For a casual stroll, a simple date, or a boys’ night out, these attires scream ‘fly’. Just pair any with a durag, and you’ll be taken fully back into the 80s big boy’s look.

Natives and casuals have done the rounds, but Rogue says, ‘we’ve only just begun; you can be even more fly in corporate dressing’. And boy is the brand right.


This brilliantly woven black wool fabric is mixed neatly with shiny silver threads. This brand uniquely and meticulously crafted this fabric into a long-sleeved jacket and bootcut pants. This attire might just be the highlight of this collection. It features a collar nicely laid with black buttons. Its chest area holds large square pockets on each side, with a flap held down by a shiny black button. The jacket sits pretty on the waistline, slightly covering the belt hole of the trousers.
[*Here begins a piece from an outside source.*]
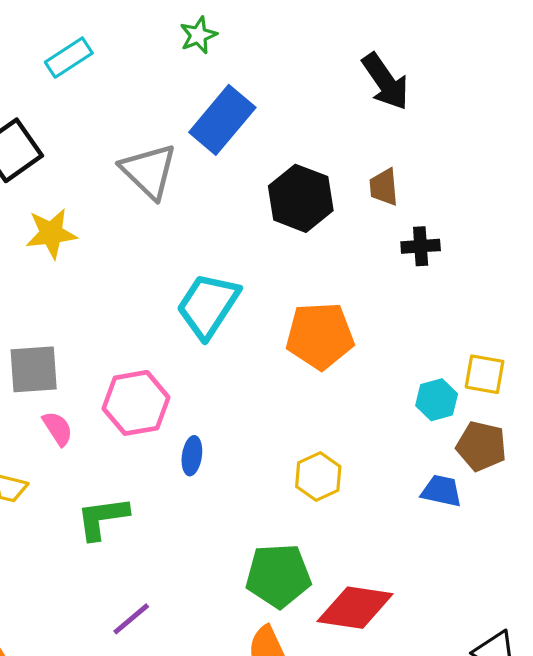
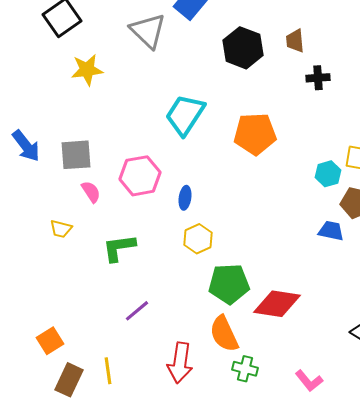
blue ellipse: (192, 456) -> (185, 198), moved
yellow hexagon: (318, 476) -> (198, 239), moved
Those pants widen down from the thighs of the wearer to floor length, creating a sense of style and uniqueness from the usual pencil suit pants. The most unique thing about this design is its fabric and style. It pairs smartly also with a baby pick shirt and a tie, proving that you can be corporate and still be ‘fly’. Honestly, I must acknowledge the level of creativity brought into this design. However, something might need a slight adjustment to make it even better.
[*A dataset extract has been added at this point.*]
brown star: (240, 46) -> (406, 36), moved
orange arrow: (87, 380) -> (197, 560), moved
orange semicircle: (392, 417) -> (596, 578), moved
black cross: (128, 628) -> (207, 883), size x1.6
The collar style, as it currently is, allows customers to wear the jacket without an inner shirt or tie, and that makes it versatile. But the collar should have been made more open or mirror a blazer, rather than an actual shirt. That way, the collar can lie better, allowing the inner shirt to pop better.

Rogue clothing company is gifted and fearless in exploring its craft. These final attires in this 2025 collection feature the Japanese wrap trousers, paired on one hand with a black glittery flower-patterned shirt that gives a Michael Jackson vibe, and on the other hand, a grey short-sleeve jacket-like shirt.
I like to believe that the wrap trousers were an idea from the women’s wrap skirt, and the grey jacket was inspired by the wrap dress. The black cotton-made trousers feature adjustable buckles with elastics on both sides rather than the usual belt hole. This makes the trousers more tailored and fit at the waist without distortion. There’s a hook and zipper at the front that allows for easy removal. The pockets also sit neatly under each buckle. Just below the knees, the brand creatively introduces two enormous belt holes, tightening the fabric to give the trousers a bootcut shape throughout their full length.
The level of creativity that this brand has shown arguably rivals great designers like Mai Atafo, the great, who is known for crafting impeccable men’s corporate wear. However, there’s more work to be done in the finishing area. For instance, the shirt is a tad bit long. That alone conflicts with the design of the trousers and makes them look unnecessarily big.


But for all I’ve seen in this Rogue’s 2025 collection, the styles are mostly impeccably sewn. The ideas behind each craft are inspiring and reflect deep artisanal skill ingrained within the heart of the brand. I do not doubt that, with this same energy and the ability to improve in all spheres, the sky is only the starting point for Adams and his brand.